GDP CONTRACTS FOLLOWING FOUR QUARTERS OF POSITIVE GROWTH
While the country remains optimistic about recovering from the Covid-19 induced recession, South Africa’s economy continues to face challenges which have resulted in its contraction in 2021Q3. According to the Medium-Term Budget Policy Statement, National Treasury has since revised the country’s estimated growth of 5,1% for 2021 to 1.7% over the next 2 years. National GDP for 2021Q3 shrunk to -1,5% (unannualised) after four successive quarters of growth. This negative growth can be attributed to a number of factors. This data story discusses factors that contributed to GDP’s negative performance at both the provincial and local level.
DOWNTURN IN KZN GDP GROWTH
KZN GDP is estimated to have declined by 8,0% in quarter 3 of 2021. This comes after a bounce back in GDP growth in the past four quarters. The month of July was a challenging month for the economy; particularly KZN and Gauteng when the social unrest disrupted economic activities, and further dented investor confidence. While Durban’s data is not yet available, the composition of KZN’s GDP (60% of the province’s GDP is generated in Durban) mean that the province’s performance in turn provides insight on Durban’s performance.
SECTOR CONTRIBUTION TO NEGATIVE KZN GDP GROWTH
Seven sectors recorded negative growth during this period.
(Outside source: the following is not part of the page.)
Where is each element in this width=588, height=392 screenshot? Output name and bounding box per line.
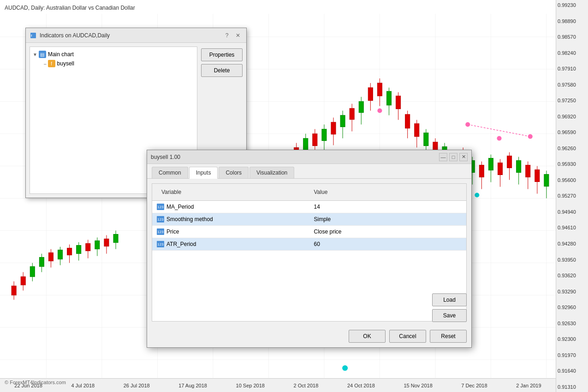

The largest contributor to the negative growth was agriculture, followed by manufacturing, followed by the trade sector. Positive growth was seen in finance (4,8%), community services (2,3%), and general government services sector (1,5%). Therefore, had these three sectors not grown, the province’s economy may have shrunk by an even larger percentage
It comes as no surprise that sectors most hit by the unrest were trade and manufacturing, as retail activities were interrupted and not operational during this period. The transport sector also shrunk (-9,1%) as road freight transport into and out of KwaZulu-Natal were disrupted by the unrest.
As can be seen from the figure below, the manufacturing sector had already declined in quarter 2 of 2021. This decline is as a result of pre-existing socio-economic issues i.e. unstable electricity supply and Covid-19 lockdown restrictions.
While the economy has shown great resilience amid Covid-19 and was on its road to recovery, its performance has again been hampered. The pressure by the social unrest accompanied by pre-existing problems of unreliable electricity supply and Covid-19 lockdown restrictions has left the economy in distress this quarter. Government as well as social partners need to put the necessary measures in place to ensure sustainable economic growth that will overcome pre-existing structural, as well as ad-hoc economic pressures.